The University, in an effort to increase accountability, began selectively releasing University of Chicago Police Department (UCPD) data last spring. To test its commitment to transparency, the Chicago Reporter requested copies of its policies, procedures, and directives, but the request was denied for reasons of “best practice.” Were the UCPD subject to the Freedom of Information Act (FOIA), it would have been required to release all of these documents, which are presumably innocuous.
Last February, Illinois State Representatives Barbara Currie and Christian Mitchell—whose districts both fall within UCPD jurisdiction—introduced bill HB3932, which would have amended the Private College Campus Police Act to require police departments at private universities to release the same information public law enforcement agencies are required to release under FOIA. It died in the Senate Judiciary Committee after passing unanimously in the House, and was reintroduced this fall.
The Private College Campus Police Act gives private colleges the right to have their own full-fledged police forces but does not obligate them to adhere to FOIA. This means that the UCPD, though its jurisdiction extends far beyond campus and its officers have sworn arrest authority, is not required to publicly release information such as arrest records, data on field and traffic stops, and dispatch tapes.
Last spring, in response to calls for increased transparency by the Coalition for Equitable Policing (CEP) and others, the University began releasing some of this information to the public, making UCPD more transparent than the law requires it to be. Though this release of data has been a major step forward, it has proven the need for even greater transparency. The Chicago Reporter also published numbers last month which strongly suggest that the UCPD is complicit in racial profiling. Since June, when the University first made data on field interviews available to the public, the UCPD has stopped and questioned 166 people, 155 of whom were black. Fifty-nine percent of people who live within the patrol zone of the UCPD are black, and 93 percent of the field interviewees were black.

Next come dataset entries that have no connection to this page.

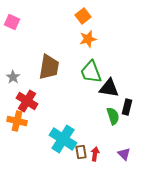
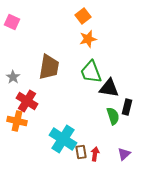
purple triangle: rotated 32 degrees clockwise
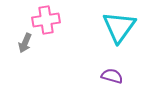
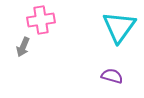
pink cross: moved 5 px left
gray arrow: moved 2 px left, 4 px down
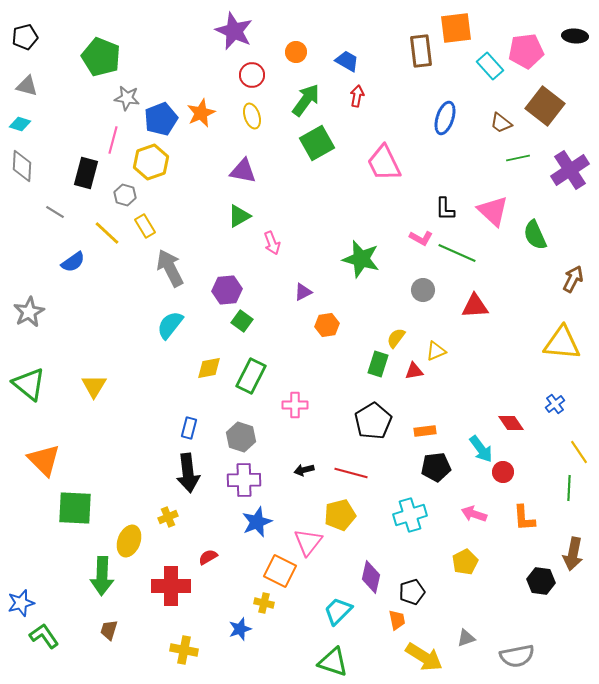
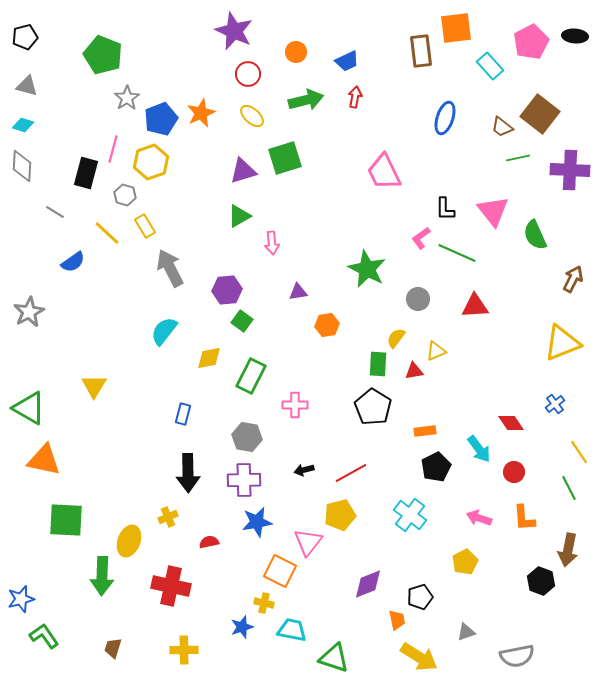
pink pentagon at (526, 51): moved 5 px right, 9 px up; rotated 20 degrees counterclockwise
green pentagon at (101, 57): moved 2 px right, 2 px up
blue trapezoid at (347, 61): rotated 125 degrees clockwise
red circle at (252, 75): moved 4 px left, 1 px up
red arrow at (357, 96): moved 2 px left, 1 px down
gray star at (127, 98): rotated 30 degrees clockwise
green arrow at (306, 100): rotated 40 degrees clockwise
brown square at (545, 106): moved 5 px left, 8 px down
yellow ellipse at (252, 116): rotated 30 degrees counterclockwise
brown trapezoid at (501, 123): moved 1 px right, 4 px down
cyan diamond at (20, 124): moved 3 px right, 1 px down
pink line at (113, 140): moved 9 px down
green square at (317, 143): moved 32 px left, 15 px down; rotated 12 degrees clockwise
pink trapezoid at (384, 163): moved 9 px down
purple cross at (570, 170): rotated 36 degrees clockwise
purple triangle at (243, 171): rotated 28 degrees counterclockwise
pink triangle at (493, 211): rotated 8 degrees clockwise
pink L-shape at (421, 238): rotated 115 degrees clockwise
pink arrow at (272, 243): rotated 15 degrees clockwise
green star at (361, 259): moved 6 px right, 10 px down; rotated 12 degrees clockwise
gray circle at (423, 290): moved 5 px left, 9 px down
purple triangle at (303, 292): moved 5 px left; rotated 18 degrees clockwise
cyan semicircle at (170, 325): moved 6 px left, 6 px down
yellow triangle at (562, 343): rotated 27 degrees counterclockwise
green rectangle at (378, 364): rotated 15 degrees counterclockwise
yellow diamond at (209, 368): moved 10 px up
green triangle at (29, 384): moved 24 px down; rotated 9 degrees counterclockwise
black pentagon at (373, 421): moved 14 px up; rotated 9 degrees counterclockwise
blue rectangle at (189, 428): moved 6 px left, 14 px up
gray hexagon at (241, 437): moved 6 px right; rotated 8 degrees counterclockwise
cyan arrow at (481, 449): moved 2 px left
orange triangle at (44, 460): rotated 33 degrees counterclockwise
black pentagon at (436, 467): rotated 20 degrees counterclockwise
red circle at (503, 472): moved 11 px right
black arrow at (188, 473): rotated 6 degrees clockwise
red line at (351, 473): rotated 44 degrees counterclockwise
green line at (569, 488): rotated 30 degrees counterclockwise
green square at (75, 508): moved 9 px left, 12 px down
pink arrow at (474, 514): moved 5 px right, 4 px down
cyan cross at (410, 515): rotated 36 degrees counterclockwise
blue star at (257, 522): rotated 12 degrees clockwise
brown arrow at (573, 554): moved 5 px left, 4 px up
red semicircle at (208, 557): moved 1 px right, 15 px up; rotated 18 degrees clockwise
purple diamond at (371, 577): moved 3 px left, 7 px down; rotated 56 degrees clockwise
black hexagon at (541, 581): rotated 12 degrees clockwise
red cross at (171, 586): rotated 12 degrees clockwise
black pentagon at (412, 592): moved 8 px right, 5 px down
blue star at (21, 603): moved 4 px up
cyan trapezoid at (338, 611): moved 46 px left, 19 px down; rotated 56 degrees clockwise
blue star at (240, 629): moved 2 px right, 2 px up
brown trapezoid at (109, 630): moved 4 px right, 18 px down
gray triangle at (466, 638): moved 6 px up
yellow cross at (184, 650): rotated 12 degrees counterclockwise
yellow arrow at (424, 657): moved 5 px left
green triangle at (333, 662): moved 1 px right, 4 px up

Given the fact that only 17,000 of the roughly 65,000 people within the UCPD patrol zone are students, the UCPD performs the same functions as public law enforcement agencies and should be held to the same standards of accountability. Selective disclosure of information opens the door to corruption and deceit, which is why the government uses FOIA to mandate the release of information. It’s great that the UCPD has begun the process of releasing policies and data, but it needs a legal nudge if it’s going to be truly accountable to the entire community it serves.
United Progress, which was elected this week as next year’s Executive Slate, dedicates a part of its platform to UCPD transparency and accountability. Among its goals is working with the CEP to advocate for the passage of HB3932. As the University looks to develop land in Washington Park and a widening of the UCPD patrol zone becomes a possibility, The Maroon Editorial Board recommends that United Progress follow through on its commitment to making relations between the UCPD and the community a top priority.